Si ces dernières sont supérieures aux premières il supportera une facturation du ou des autres membres ayant supporté les charges en cause. Dans le cas contraire, il adressera une facture aux autres membres du groupement, dont le montant, conjugué à celui des factures adressées, le cas échéant, par d’autres membres, permettra de faire correspondre le montant des charges supportées in fine par chaque membre du groupement à celui prévu par les règles de répartition des dépenses du groupement figurant dansla convention de coopération.

Ce sont ces facturations croisées qui seront susceptibles de bénéficier de l’exonération prévue à l’article 261 B du CGI. Il sera pour cela nécessaire que la convention constitutive du groupement de fait énonce l’ensemble des règles encadrant les modalités de répartition, entre ses membres, des dépenses supportées dans le cadre du groupement et que l’un des membres se voit confier la responsabilité de souscrire, pour le compte du groupement, un état de répartition des dépenses (déclaration n° 2036 Bis).

 

ATTENTION : le lecteur est invité à se reporter aux notes détaillées relatives à la fiscalité.

 

Responsabilité entre membres et vis-à-vis des tiers

La responsabilité des établissements concernés (et de leurs intervenants) reste entière à l’égard des patients/ résidents qu’ils ont chacun admis.

Dans le cadre des collaborations entre les services et les praticiens intervenant dans le cadre de cette convention, il est important de définir une répartition des responsabilités. Ainsi, les établissements peuvent prévoir dans la convention des clauses d’aménagement ou de partage de responsabilité (en cas notamment de co-utilisation d’un équipement par les équipes médicales…). II n’est pas possible de prévoir une exclusion de responsabilité, les établissements publics de santé restent responsables de leurs activités autorisées.

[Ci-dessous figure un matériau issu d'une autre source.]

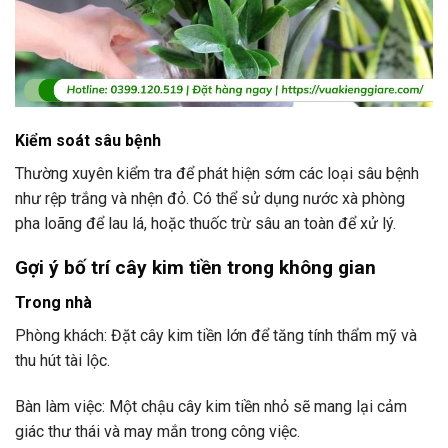
Kiểm soát sâu bệnh
Thường xuyên kiểm tra để phát hiện sớm các loại sâu bệnh
như rệp trắng và nhện đỏ. Có thể sử dụng nước xà phòng
pha loãng để lau lá, hoặc thuốc trừ sâu an toàn để xử lý.
Gợi ý bố trí cây kim tiền trong không gian
Trong nhà
Phòng khách: Đặt cây kim tiền lớn để tăng tính thẩm mỹ và
thu hút tài lộc.
Bàn làm việc: Một chậu cây kim tiền nhỏ sẽ mang lại cảm
giác thư thái và may mắn trong công việc.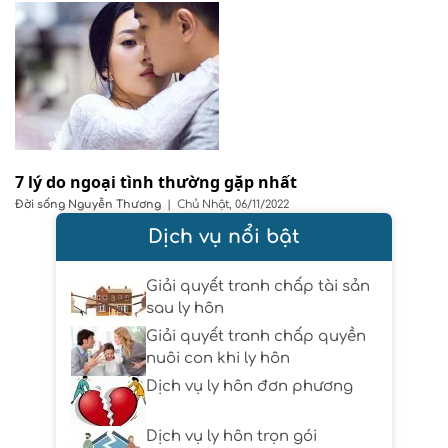
7 lý do ngoại tình thường gặp nhất
Đời sống
Nguyễn Thương
|
Chủ Nhật, 06/11/2022
Dịch vụ nổi bật
Giải quyết tranh chấp tài sản
sau ly hôn
Giải quyết tranh chấp quyền
nuôi con khi ly hôn
Dịch vụ ly hôn đơn phương
Dịch vụ ly hôn trọn gói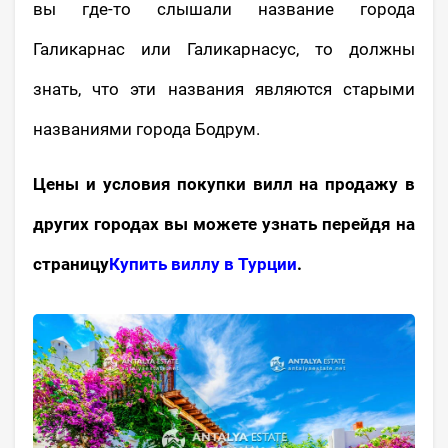
вы где-то слышали название города
Галикарнас или Галикарнасус, то должны
знать, что эти названия являются старыми
названиями города Бодрум.
Цены и условия покупки вилл на продажу в
других городах вы можете узнать перейдя на
страницу
Купить виллу в Турции
.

Quant à la responsabilité aux dettes souscrites par les membres pour les besoins de la coopération, celle-ci relève directement des établissements.

 

Nature juridique de la relation avec les patients

La convention de coopération n’interfère pas dans la nature des relations entre les patients/résidents et les établissements d’accueil.

 

Modalités de dissolution et conséquences sur les personnels, les biens et les autorisations d’activité de soins ou d’équipements lourds

La loi ne définit pas les modalités de dissolution, ni ses conséquences pour les membres sur leur personnel, les biens et les autorisations leur appartenant.

Il convient d’appliquer le principe du parallélisme des formes. La convention est donc résiliée par décision conjointe des représentants légaux des établissements concernés.

 

Evaluation des domaines d’activité potentiels de cette forme de coopération

La convention de coopération peut être utilisée par des acteurs de santé pour coopérer dans divers secteurs d’activité : activités de soins, activités médico-techniques, activités sociales ou médico-sociales.